The men spend their days on the streets of Compton, but at night they are bused to a shelter the Salvation Army runs in Bell.
Compton is a poor city acutely aware that federal and state money flows from formulas that depend heavily on population. So, officials there felt that when the nation counted the homeless Tuesday night, they should be counted as Compton residents.
The census officials, however, had already decreed that homeless people would be credited to the city in which they were found sleeping Tuesday night. That meant Bell would get credit for Compton’s 34 men, as well as for about 190 others that the Salvation Army buses every night from surrounding cities to a large shelter on the old Cheli Air Force Base site in Bell.
When Compton officials took their concern about the census to the Salvation Army, it was sympathetic, agreeing that the men use Compton city services during the day and probably ought to be counted as Compton residents. So, Capt. Thomas L. Petersen, head of the Army’s facility in Compton, went to work Tuesday morning preparing for guests.
He got a cook, brought in VCRs and videos, put cots and blankets in the gym and canceled the Army vans that normally transport the men to Bell at 6 p.m. every night.
Census enumerators agreed to come to the gym. Compton rounded up more than a dozen city employees who volunteered to help staff the temporary shelter all night.
But around 4 p.m.

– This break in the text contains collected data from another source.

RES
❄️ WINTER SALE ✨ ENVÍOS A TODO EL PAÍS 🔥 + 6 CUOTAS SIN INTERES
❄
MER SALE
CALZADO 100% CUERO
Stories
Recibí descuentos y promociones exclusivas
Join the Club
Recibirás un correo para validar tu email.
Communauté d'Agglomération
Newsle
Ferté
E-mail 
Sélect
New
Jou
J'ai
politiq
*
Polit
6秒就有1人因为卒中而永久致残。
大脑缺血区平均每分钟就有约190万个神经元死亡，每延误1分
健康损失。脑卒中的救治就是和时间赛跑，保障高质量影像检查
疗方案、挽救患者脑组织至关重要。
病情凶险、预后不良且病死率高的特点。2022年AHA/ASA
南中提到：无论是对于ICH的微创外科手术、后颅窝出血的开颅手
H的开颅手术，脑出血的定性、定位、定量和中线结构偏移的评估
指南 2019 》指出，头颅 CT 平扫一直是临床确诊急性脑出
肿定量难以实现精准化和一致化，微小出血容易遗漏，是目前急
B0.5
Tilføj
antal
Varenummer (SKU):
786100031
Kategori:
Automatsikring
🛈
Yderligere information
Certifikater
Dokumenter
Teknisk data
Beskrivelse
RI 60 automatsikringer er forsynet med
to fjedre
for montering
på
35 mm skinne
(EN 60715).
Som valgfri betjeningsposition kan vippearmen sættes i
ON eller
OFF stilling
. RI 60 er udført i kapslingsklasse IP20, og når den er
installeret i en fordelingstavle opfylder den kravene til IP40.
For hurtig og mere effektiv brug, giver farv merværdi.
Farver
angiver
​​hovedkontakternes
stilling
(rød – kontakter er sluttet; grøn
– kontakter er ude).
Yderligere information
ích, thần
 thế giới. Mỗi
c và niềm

Tuesday, Bell Mayor Ray Johnson got wind of the plan and called Salvation Army officials to complain.
“My feeling,” said Johnson, “was that these people have been coming to the Bell shelter every night for approximately two years and I felt that it was only equitable that they be counted there.”

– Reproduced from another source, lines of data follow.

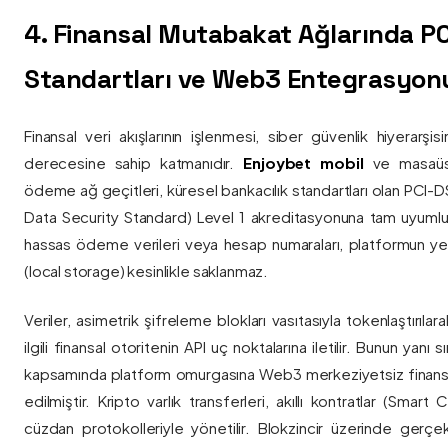
4. Finansal Mutabakat Ağlarında P
Standartları ve Web3 Entegrasyon
Finansal veri akışlarının işlenmesi, siber güvenlik hiyerarşi
derecesine sahip katmanıdır.
Enjoybet mobil
ve masaüstü
ödeme ağ geçitleri, küresel bankacılık standartları olan PCI-
Data Security Standard) Level 1 akreditasyonuna tam uyumlulukla
hassas ödeme verileri veya hesap numaraları, platformun ye
(local storage) kesinlikle saklanmaz.
Veriler, asimetrik şifreleme blokları vasıtasıyla tokenlaştırıl
ilgili finansal otoritenin API uç noktalarına iletilir. Bunun yanı
kapsamında platform omurgasına Web3 merkeziyetsiz finans
edilmiştir. Kripto varlık transferleri, akıllı kontratlar (Smar
cüzdan protokolleriyle yönetilir. Blokzincir üzerinde gerçe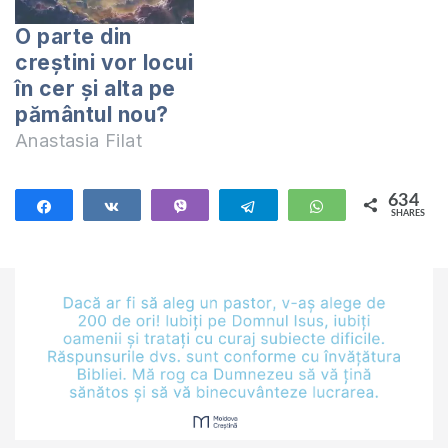
O parte din
creștini vor locui
în cer și alta pe
pământul nou?
Anastasia Filat
634
Share
Share
Vibe
Telegram
WhatsApp
SHARES
634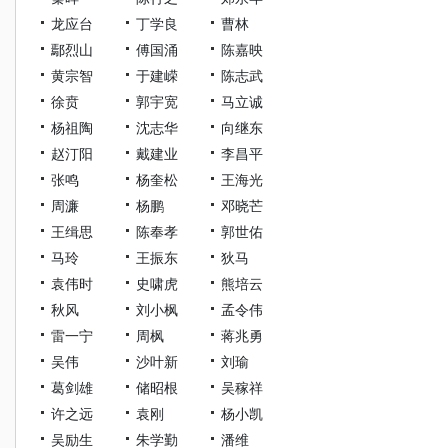
龙应台
丁学良
曹林
鄢烈山
傅国涌
陈嘉映
黄宗智
于建嵘
陈志武
徐贲
郭宇宽
马立诚
杨祖陶
沈志华
向继东
赵汀阳
戴建业
李昌平
张鸣
杨奎松
王海光
周濂
杨鹏
邓晓芒
王缉思
陈奉孝
郭世佑
马玲
王振东
狄马
袁伟时
史啸虎
熊培云
秋风
刘小枫
孟令伟
雷一宁
周枫
蒋兆勇
吴伟
沙叶新
刘瑜
葛剑雄
储昭根
吴稼祥
许之远
袁刚
杨小凯
吴励生
朱学勤
潘维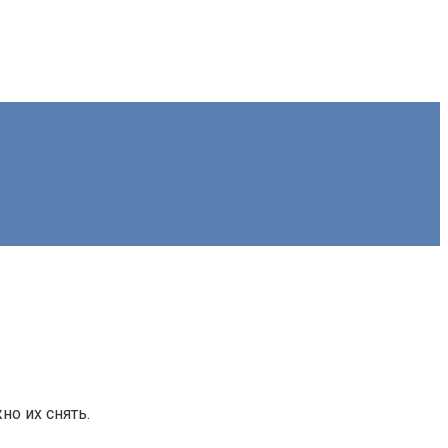
но их снять.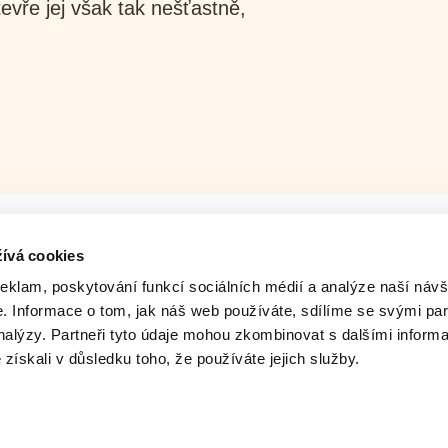
evře jej však tak nešťastně,
!
ívá cookies
reklam, poskytování funkcí sociálních médií a analýze naší návš
 Informace o tom, jak náš web používáte, sdílíme se svými par
analýzy. Partneři tyto údaje mohou zkombinovat s dalšími inform
é získali v důsledku toho, že používáte jejich služby.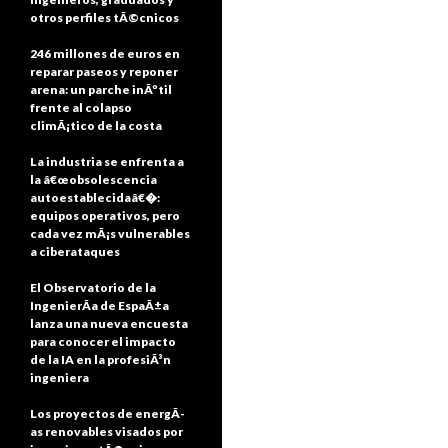
otros perfiles tÃ©cnicos
246 millones de euros en
reparar paseos y reponer
arena: un parche inÃºtil
frente al colapso
climÃ¡tico de la costa
La industria se enfrenta a
la â€œobsolescencia
autoestablecidaâ€�:
equipos operativos, pero
cada vez mÃ¡s vulnerables
a ciberataques
El Observatorio de la
IngenierÃ­a de EspaÃ±a
lanza una nueva encuesta
para conocer el impacto
de la IA en la profesiÃ³n
ingeniera
Los proyectos de energÃ­
as renovables visados por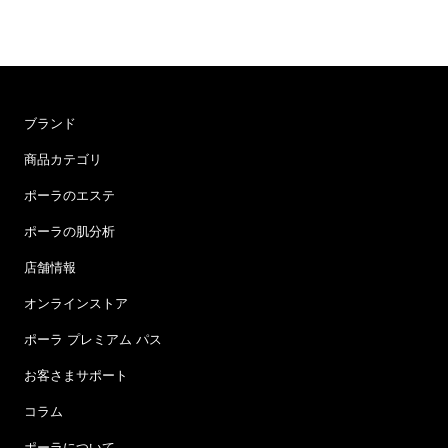
ブランド
商品カテゴリ
ポーラのエステ
ポーラの肌分析
店舗情報
オンラインストア
ポーラ プレミアム パス
お客さまサポート
コラム
ポーラについて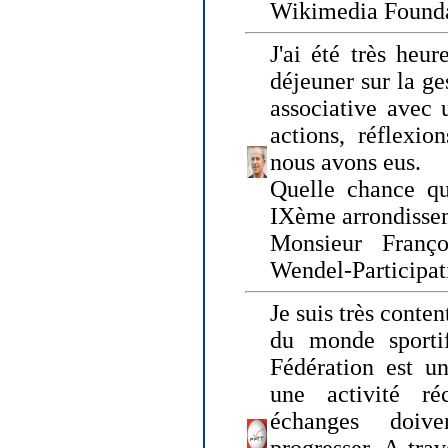
Wikimedia Founda
J'ai été très heur
déjeuner sur la ge
associative avec 
actions, réflexi
nous avons eus.
Quelle chance qu
IXème arrondissem
Monsieur Fran
Wendel-Participat
Je suis très conten
du monde sportif
Fédération est un
une activité ré
échanges doiv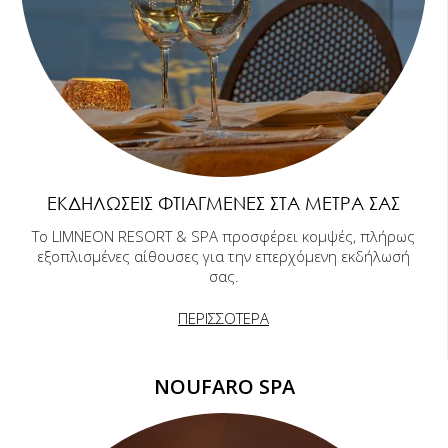
ΕΚΔΗΛΏΣΕΙΣ ΦΤΙΑΓΜΈΝΕΣ ΣΤΑ ΜΈΤΡΑ ΣΑΣ
Το LIMNEON RESORT & SPA προσφέρει κομψές, πλήρως
εξοπλισμένες αίθουσες για την επερχόμενη εκδήλωσή
σας.
ΠΕΡΙΣΣΟΤΕΡΑ
NOUFARO SPA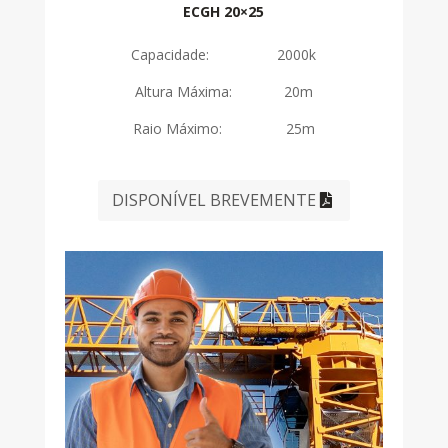
ECGH 20×25
Capacidade: 2000k
Altura Máxima: 20m
Raio Máximo: 25m
DISPONÍVEL BREVEMENTE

Not wanting to offend its Bell hosts, the Salvation Army scrapped its plans even though that city does not support the shelter financially and demands that the Salvation Army bus the men back to the cities where they found them the first thing every morning.
Late Tuesday afternoon Petersen summoned the vans and sent the men to Bell. Compton officials were livid.
“Those people belong to Compton. They’re only bused over there to sleep at night,” said Compton Councilwoman Patricia A. Moore, who heads the city’s census committee.
“So for 10 years,” she said, “the money that should come to Compton for services all day long to the homeless will go to Bell. What if some day Bell decides it doesn’t want Compton’s homeless at night? It will still continue to get that money.”
Compton’s Assistant City Manager Edmundo Sotelo said, “It cheats the city out of the count and the money that would have accrued from it.”
Petersen, meantime, was philosophical Tuesday night as he presided over an empty gym and called the cook to tell her to stay home.
“I think what we’re into,” he said, “is something the Salvation Army really doesn’t have much to do with--politics.”